= Multiplicative character =

In mathematics, a multiplicative character (or linear character, or simply character) on a group G is a group homomorphism from G to the multiplicative group of a field (Artin 1966), usually the field of complex numbers. If G is any group, then the set Ch(G) of these morphisms forms an abelian group under pointwise multiplication.

This group is referred to as the character group of G. Sometimes only unitary characters are considered (characters whose image is in the unit circle); other such homomorphisms are then called quasi-characters. Dirichlet characters can be seen as a special case of this definition.

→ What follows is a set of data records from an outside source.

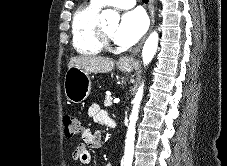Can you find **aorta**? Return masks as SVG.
Returning a JSON list of instances; mask_svg holds the SVG:
<instances>
[{
	"instance_id": "aorta-1",
	"label": "aorta",
	"mask_w": 227,
	"mask_h": 166,
	"mask_svg": "<svg viewBox=\"0 0 227 166\" xmlns=\"http://www.w3.org/2000/svg\"><path fill=\"white\" fill-rule=\"evenodd\" d=\"M101 21H112L118 22L119 21V14L111 9H105L101 13ZM159 36L156 31L152 32L149 37L147 38L143 50H142V60L144 65H148L158 47ZM143 96V85L138 88V91L135 95L133 100V108L130 115V123L128 127L127 137L125 141V154H124V166H131L133 155H134V139H135V125L138 119L139 107L140 102Z\"/></svg>"
}]
</instances>
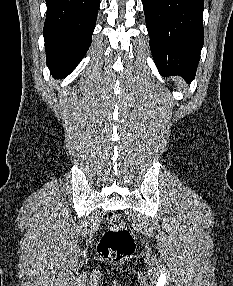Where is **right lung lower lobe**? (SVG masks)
I'll use <instances>...</instances> for the list:
<instances>
[{"instance_id": "98d812e1", "label": "right lung lower lobe", "mask_w": 233, "mask_h": 286, "mask_svg": "<svg viewBox=\"0 0 233 286\" xmlns=\"http://www.w3.org/2000/svg\"><path fill=\"white\" fill-rule=\"evenodd\" d=\"M43 36L47 66L55 77L70 74L91 44L100 0H46Z\"/></svg>"}]
</instances>
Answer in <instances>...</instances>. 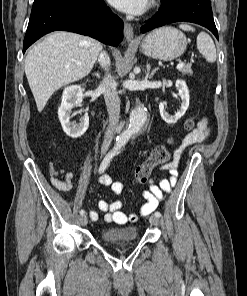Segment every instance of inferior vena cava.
<instances>
[{
	"label": "inferior vena cava",
	"mask_w": 247,
	"mask_h": 296,
	"mask_svg": "<svg viewBox=\"0 0 247 296\" xmlns=\"http://www.w3.org/2000/svg\"><path fill=\"white\" fill-rule=\"evenodd\" d=\"M98 61L105 70H109L110 58L105 51L100 53ZM100 87L103 90L104 99L109 114V125L105 132L102 145V150L106 151L112 142L114 130L119 122L120 99L116 89L117 84L110 74H107L104 77L100 83Z\"/></svg>",
	"instance_id": "602c4592"
}]
</instances>
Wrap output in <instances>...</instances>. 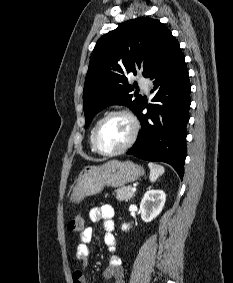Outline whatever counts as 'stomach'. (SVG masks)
Masks as SVG:
<instances>
[{
	"label": "stomach",
	"instance_id": "obj_1",
	"mask_svg": "<svg viewBox=\"0 0 233 283\" xmlns=\"http://www.w3.org/2000/svg\"><path fill=\"white\" fill-rule=\"evenodd\" d=\"M144 169L131 161H108L100 166H86L79 174L70 200L79 203L85 197L100 193L104 187H121L136 181Z\"/></svg>",
	"mask_w": 233,
	"mask_h": 283
}]
</instances>
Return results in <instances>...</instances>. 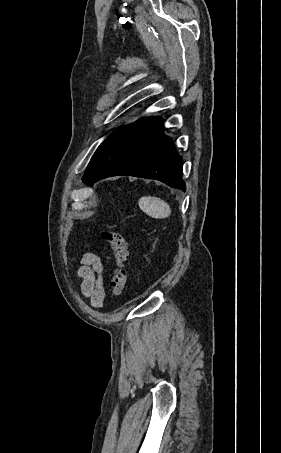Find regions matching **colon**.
<instances>
[{"instance_id":"obj_1","label":"colon","mask_w":281,"mask_h":453,"mask_svg":"<svg viewBox=\"0 0 281 453\" xmlns=\"http://www.w3.org/2000/svg\"><path fill=\"white\" fill-rule=\"evenodd\" d=\"M104 238L110 244L114 266L110 276V293L113 298L121 297L126 289L127 243L123 234L105 231Z\"/></svg>"}]
</instances>
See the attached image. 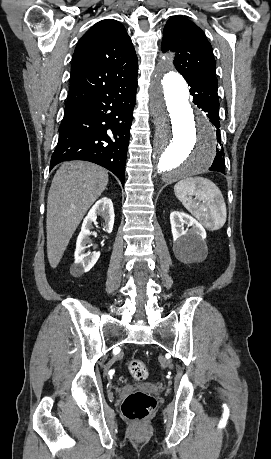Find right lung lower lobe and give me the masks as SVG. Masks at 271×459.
I'll return each mask as SVG.
<instances>
[{"label":"right lung lower lobe","mask_w":271,"mask_h":459,"mask_svg":"<svg viewBox=\"0 0 271 459\" xmlns=\"http://www.w3.org/2000/svg\"><path fill=\"white\" fill-rule=\"evenodd\" d=\"M136 88L137 75L65 111L50 170L63 161L85 160L110 170L124 184Z\"/></svg>","instance_id":"98d812e1"}]
</instances>
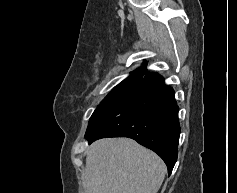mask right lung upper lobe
I'll use <instances>...</instances> for the list:
<instances>
[{
    "mask_svg": "<svg viewBox=\"0 0 237 193\" xmlns=\"http://www.w3.org/2000/svg\"><path fill=\"white\" fill-rule=\"evenodd\" d=\"M144 65L146 66L147 65V61L146 60H144ZM142 67V68H140V69H138L137 71H145L146 70V67Z\"/></svg>",
    "mask_w": 237,
    "mask_h": 193,
    "instance_id": "cb5924a9",
    "label": "right lung upper lobe"
}]
</instances>
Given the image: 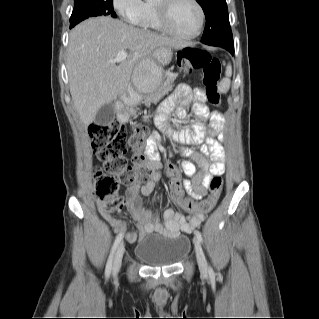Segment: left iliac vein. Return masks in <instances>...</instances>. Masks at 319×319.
I'll return each mask as SVG.
<instances>
[{"instance_id": "4c4485c4", "label": "left iliac vein", "mask_w": 319, "mask_h": 319, "mask_svg": "<svg viewBox=\"0 0 319 319\" xmlns=\"http://www.w3.org/2000/svg\"><path fill=\"white\" fill-rule=\"evenodd\" d=\"M194 246L200 271L206 274L208 272L207 261L203 253L202 247L197 239H194Z\"/></svg>"}]
</instances>
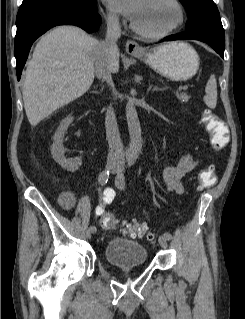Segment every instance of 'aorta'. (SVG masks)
I'll list each match as a JSON object with an SVG mask.
<instances>
[{
	"label": "aorta",
	"instance_id": "obj_1",
	"mask_svg": "<svg viewBox=\"0 0 245 319\" xmlns=\"http://www.w3.org/2000/svg\"><path fill=\"white\" fill-rule=\"evenodd\" d=\"M126 119L130 142L125 155L128 161L133 162L138 158L142 149V133L137 111L131 99L126 104Z\"/></svg>",
	"mask_w": 245,
	"mask_h": 319
}]
</instances>
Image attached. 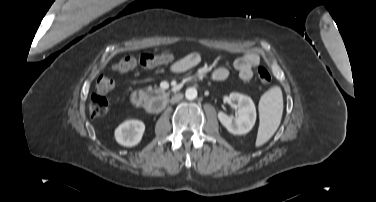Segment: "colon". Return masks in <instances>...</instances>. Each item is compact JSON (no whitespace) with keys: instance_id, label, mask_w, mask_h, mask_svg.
<instances>
[{"instance_id":"5ec220e1","label":"colon","mask_w":376,"mask_h":202,"mask_svg":"<svg viewBox=\"0 0 376 202\" xmlns=\"http://www.w3.org/2000/svg\"><path fill=\"white\" fill-rule=\"evenodd\" d=\"M174 55L169 52L160 54H143L138 57L124 56L113 65L117 73H127L137 67L152 68L161 64H168L174 61ZM257 77L261 83L267 84L271 80V74L265 67H259ZM114 86L113 79L106 75H100L96 82V93L92 94L88 104V113L91 117L103 115L108 109V101L103 96Z\"/></svg>"}]
</instances>
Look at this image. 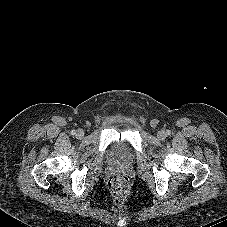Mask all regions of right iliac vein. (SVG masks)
Returning a JSON list of instances; mask_svg holds the SVG:
<instances>
[{
	"instance_id": "obj_1",
	"label": "right iliac vein",
	"mask_w": 227,
	"mask_h": 227,
	"mask_svg": "<svg viewBox=\"0 0 227 227\" xmlns=\"http://www.w3.org/2000/svg\"><path fill=\"white\" fill-rule=\"evenodd\" d=\"M76 137H77L78 139H82V138L84 137V131H83L82 129H78V130L76 131Z\"/></svg>"
}]
</instances>
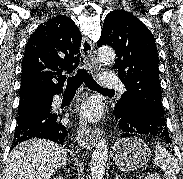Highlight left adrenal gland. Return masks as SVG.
Returning <instances> with one entry per match:
<instances>
[{
	"instance_id": "a2214340",
	"label": "left adrenal gland",
	"mask_w": 183,
	"mask_h": 179,
	"mask_svg": "<svg viewBox=\"0 0 183 179\" xmlns=\"http://www.w3.org/2000/svg\"><path fill=\"white\" fill-rule=\"evenodd\" d=\"M115 179H119V175L116 174Z\"/></svg>"
}]
</instances>
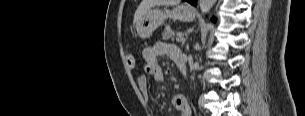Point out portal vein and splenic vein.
<instances>
[{
	"label": "portal vein and splenic vein",
	"mask_w": 305,
	"mask_h": 116,
	"mask_svg": "<svg viewBox=\"0 0 305 116\" xmlns=\"http://www.w3.org/2000/svg\"><path fill=\"white\" fill-rule=\"evenodd\" d=\"M176 41L177 42H183V41H185V38L183 36H179V37L176 38Z\"/></svg>",
	"instance_id": "portal-vein-and-splenic-vein-1"
}]
</instances>
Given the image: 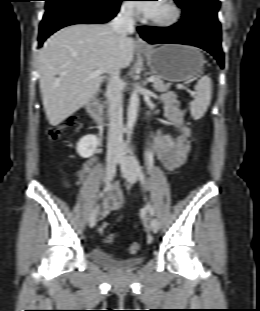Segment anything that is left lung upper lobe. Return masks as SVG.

Multiplicative characters are linearly independent, i.e. if $\chi_1, \chi_2, \ldots, \chi_n$ are different characters on a group G then $a_1\chi_1 + a_2\chi_2 + \cdots + a_n\chi_n = 0$ only when $a_1 = a_2 = \cdots = a_n = 0.$

==Examples==

- Consider the (ax + b)-group
 $$G := \left\{ \left. \begin{pmatrix} a & b \\ 0 & 1 \end{pmatrix}\ \right|\ a > 0,\ b \in \mathbf{R} \right\}.$$
 Functions f_{u} : G → C such that $$f_u \left(\begin{pmatrix}
a & b \\
0 & 1 \end{pmatrix}\right)=a^u,$$ where u ranges over complex numbers C are multiplicative characters.

- Consider the multiplicative group of positive real numbers (R^{+},·). Then functions f_{u} : (R^{+},·) → C such that f_{u}(a) = a^{u}, where a is an element of (R^{+}, ·) and u ranges over complex numbers C, are multiplicative characters.